I went to Costco and now I have massive quantities of all the stuff, except money
I’m at the age where I need at least 3 weeks advance notice before doing anything spontaneous
16: ‘What was it like when you were growing up?’
Me: *takes cell phone-throws him outside*
‘Be back at six!’16: ‘Wait, Dad I-‘
Me: *slam
*Stands guard with scissors and tinsel*
Wait, you said “wrap battle”, right?
I get it, people who leave Styrofoam everywhere. it is heavy and hard to pick up and put in the trash.

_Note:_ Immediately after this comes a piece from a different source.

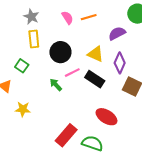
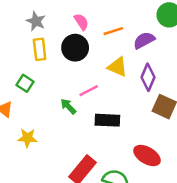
orange line: (89, 17) -> (113, 31), moved
black circle: (60, 52) -> (75, 48), moved
black rectangle: (95, 79) -> (107, 120), moved, turned -30
red ellipse: (106, 117) -> (147, 155), moved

My friend of mine likes to name her cars. She jokingly named her car after me. As soon as she did it started leaking oil and backfiring.
I am not shocked.
[funeral]
WIFE: remember, don’t be stupid
ME: *to widow* I’m sorry u lost your husband
WIDOW: thank you
ME: do u want me to go look for him
Me: Dyin’ hard or hardly dyin’?
Bruce Willis: How do you keep getting into my house?
[God creating the raccoon]
God: make it cute with a lil mask
Angel: haha aw okay
God: also make it eat trash
REASONS TO BRING BACK DRAGONS
• can cook your toast
• would be a warm and wholesome nap partner
• riding one + your cloak fluttering behind you is epic
• they can scream companionably with you
• if you’re losing an argument, your dragon can just eat the person
I was a teenager when “Go to your room” was a punishment and not the same as saying “Go to your arcade/shopping mall/video chat room/infinite music and video library/recording booth/photo studio.”
[Everyday]
Me: The kids have been fighting for the last 10 minutes. You know what that means?
Hubs: what?
Me: that they have only been home for 10 minutes.
All my scars & bruises tell a story.
The story of a guy who falls down A LOT when he’s drunk.
Japan’s flag is like a pie chart of how much of Japan is Japan.
[at a wake]
Me: *closes coffin to set my drink down* so, what are you doing after this
Widow: wow
You either have a full ketchup bottle in your refrigerator or an almost empty one, there’s no in between.
My wife will be like, “gut reaction, yes or no?”
And then show me two shades of beige paint I can’t even tell are different.
~Little Mermaid family meeting~
Ariel…. We found this hidden in your top drawer.